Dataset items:
--- START ---

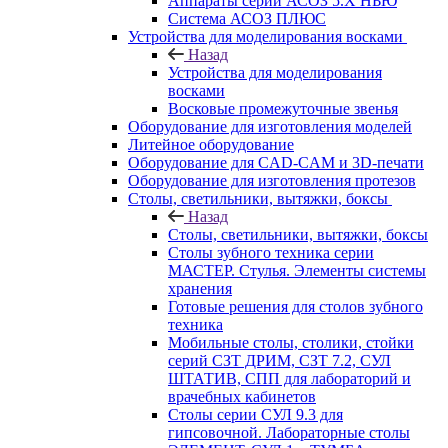
Аппараты серии АСОЗ 5.Х НЬЮ
Система АСОЗ ПЛЮС
Устройства для моделирования восками
Назад
Устройства для моделирования
восками
Восковые промежуточные звенья
Оборудование для изготовления моделей
Литейное оборудование
Оборудование для CAD-CAM и 3D-печати
Оборудование для изготовления протезов
Cтолы, светильники, вытяжки, боксы
Назад
Cтолы, светильники, вытяжки, боксы
Столы зубного техника серии
МАСТЕР. Стулья. Элементы системы
хранения
Готовые решения для столов зубного
техника
Мобильные столы, столики, стойки
серий СЗТ ДРИМ, СЗТ 7.2, СУЛ
ШТАТИВ, СПП для лабораторий и
врачебных кабинетов
Столы серии СУЛ 9.3 для
гипсовочной. Лабораторные столы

--- END ---

**WORK REQUEST**
Please give a word-for-word repetition of the lines from the one containing "врачебных кабинетов" through the last line of the data above, including both, and nothing besides.

**ANSWER BOX**
врачебных кабинетов
Столы серии СУЛ 9.3 для
гипсовочной. Лабораторные столы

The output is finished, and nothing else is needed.